▸ ASSIGNED TASK:
Only one number is wanted here: how many lines of the data hold "jsme".

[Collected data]
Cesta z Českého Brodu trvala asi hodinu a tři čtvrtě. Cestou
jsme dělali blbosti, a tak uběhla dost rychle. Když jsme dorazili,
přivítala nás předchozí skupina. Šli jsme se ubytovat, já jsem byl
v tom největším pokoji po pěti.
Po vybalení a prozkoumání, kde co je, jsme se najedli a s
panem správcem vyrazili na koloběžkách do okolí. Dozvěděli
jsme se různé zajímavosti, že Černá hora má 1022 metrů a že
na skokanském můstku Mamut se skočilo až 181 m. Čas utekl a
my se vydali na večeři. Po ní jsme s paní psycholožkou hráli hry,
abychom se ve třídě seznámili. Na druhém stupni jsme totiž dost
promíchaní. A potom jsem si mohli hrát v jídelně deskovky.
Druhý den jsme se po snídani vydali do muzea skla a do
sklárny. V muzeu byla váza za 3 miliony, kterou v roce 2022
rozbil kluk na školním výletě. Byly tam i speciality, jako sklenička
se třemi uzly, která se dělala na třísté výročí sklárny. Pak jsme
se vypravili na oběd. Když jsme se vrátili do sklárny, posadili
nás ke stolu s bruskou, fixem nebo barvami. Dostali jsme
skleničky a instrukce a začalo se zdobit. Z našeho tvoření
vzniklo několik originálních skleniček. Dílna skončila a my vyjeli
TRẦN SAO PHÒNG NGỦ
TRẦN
--
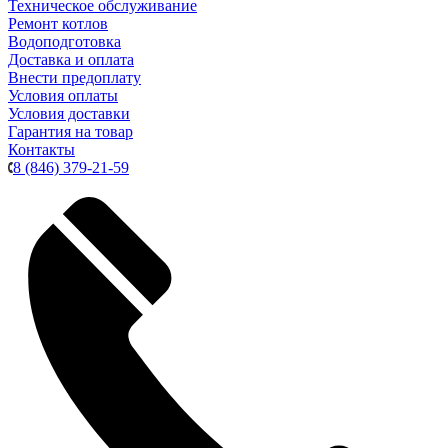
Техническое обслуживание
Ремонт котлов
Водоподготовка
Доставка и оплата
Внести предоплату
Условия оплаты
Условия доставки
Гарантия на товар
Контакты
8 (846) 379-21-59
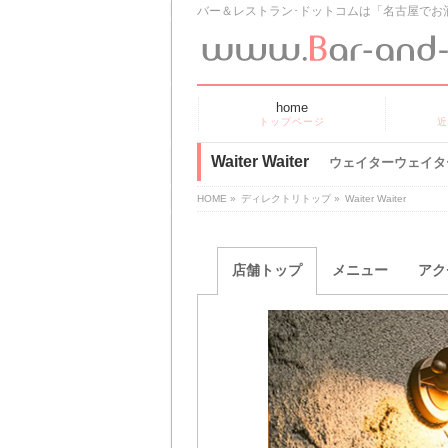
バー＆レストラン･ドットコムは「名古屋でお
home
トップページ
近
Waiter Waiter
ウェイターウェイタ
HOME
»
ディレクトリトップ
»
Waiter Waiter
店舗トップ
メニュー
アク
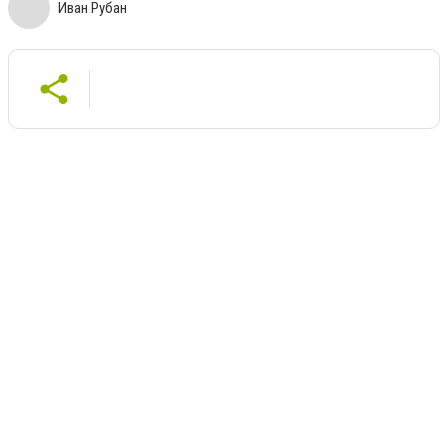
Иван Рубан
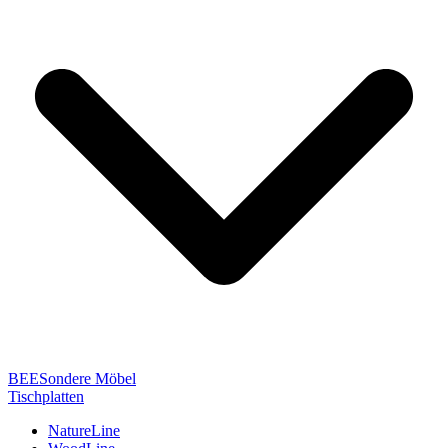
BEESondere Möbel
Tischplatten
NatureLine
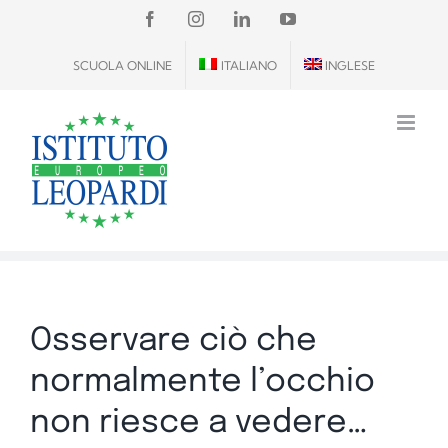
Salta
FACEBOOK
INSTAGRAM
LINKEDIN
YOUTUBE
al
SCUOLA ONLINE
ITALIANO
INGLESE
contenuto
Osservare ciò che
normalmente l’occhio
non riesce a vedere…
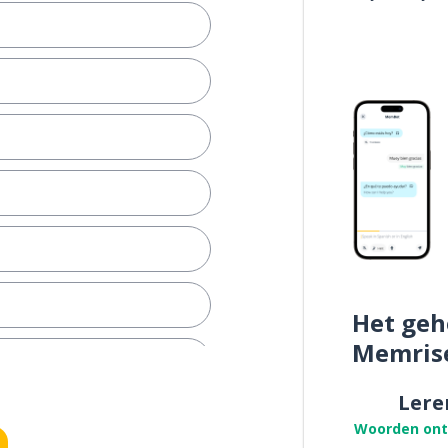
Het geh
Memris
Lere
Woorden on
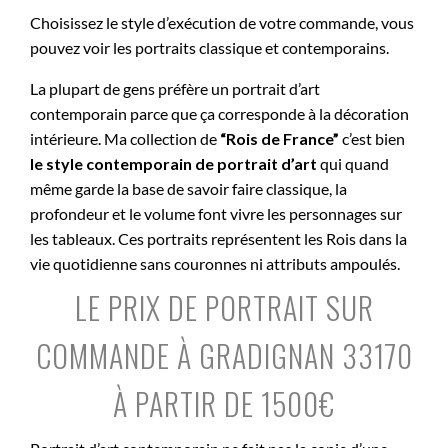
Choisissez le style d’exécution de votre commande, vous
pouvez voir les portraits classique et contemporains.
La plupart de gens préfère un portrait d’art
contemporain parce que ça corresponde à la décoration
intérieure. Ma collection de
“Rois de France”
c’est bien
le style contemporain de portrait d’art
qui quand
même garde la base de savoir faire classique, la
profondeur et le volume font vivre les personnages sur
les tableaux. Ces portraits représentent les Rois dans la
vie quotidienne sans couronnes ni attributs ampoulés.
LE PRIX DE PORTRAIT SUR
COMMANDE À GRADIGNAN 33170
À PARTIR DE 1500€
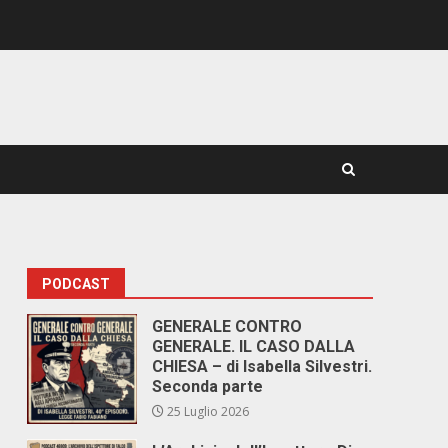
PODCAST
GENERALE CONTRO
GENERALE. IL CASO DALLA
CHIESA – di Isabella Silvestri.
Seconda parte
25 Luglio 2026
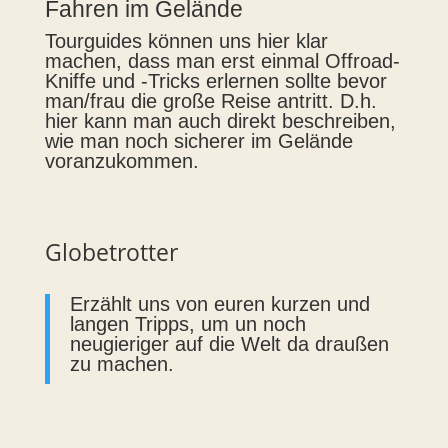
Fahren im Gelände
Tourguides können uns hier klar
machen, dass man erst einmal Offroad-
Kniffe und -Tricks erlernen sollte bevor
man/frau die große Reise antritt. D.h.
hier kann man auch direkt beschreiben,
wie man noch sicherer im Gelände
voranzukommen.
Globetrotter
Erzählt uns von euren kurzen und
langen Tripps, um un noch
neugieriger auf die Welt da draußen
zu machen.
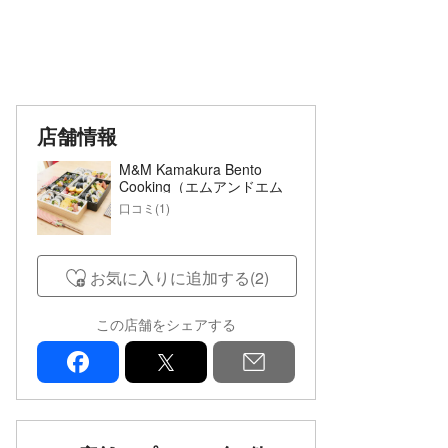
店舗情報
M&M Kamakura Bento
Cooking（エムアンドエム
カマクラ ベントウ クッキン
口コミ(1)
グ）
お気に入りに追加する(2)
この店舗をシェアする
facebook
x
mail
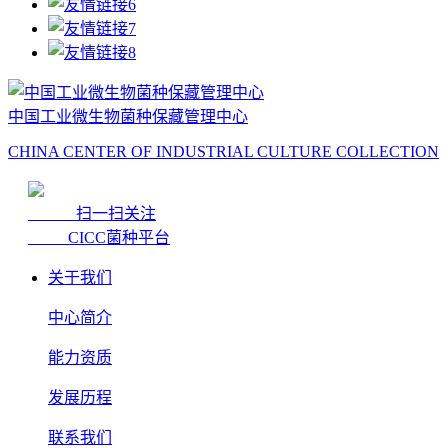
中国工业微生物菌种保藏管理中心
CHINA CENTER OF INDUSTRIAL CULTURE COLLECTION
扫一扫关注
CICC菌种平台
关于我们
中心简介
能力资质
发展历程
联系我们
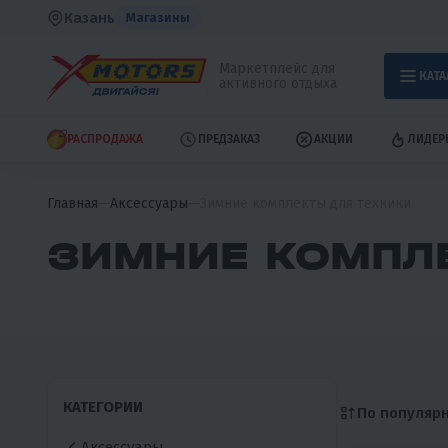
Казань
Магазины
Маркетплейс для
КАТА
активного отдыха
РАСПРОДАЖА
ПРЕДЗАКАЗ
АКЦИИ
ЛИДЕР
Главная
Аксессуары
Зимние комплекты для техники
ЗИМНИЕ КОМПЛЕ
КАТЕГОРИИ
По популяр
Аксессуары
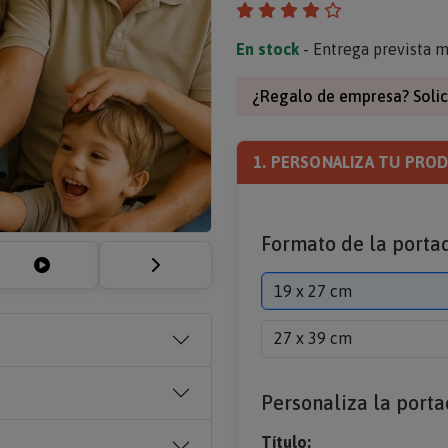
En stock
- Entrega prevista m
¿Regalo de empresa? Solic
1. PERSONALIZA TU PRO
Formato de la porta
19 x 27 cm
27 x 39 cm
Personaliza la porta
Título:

▸ RESULT OF THIS TASK:
10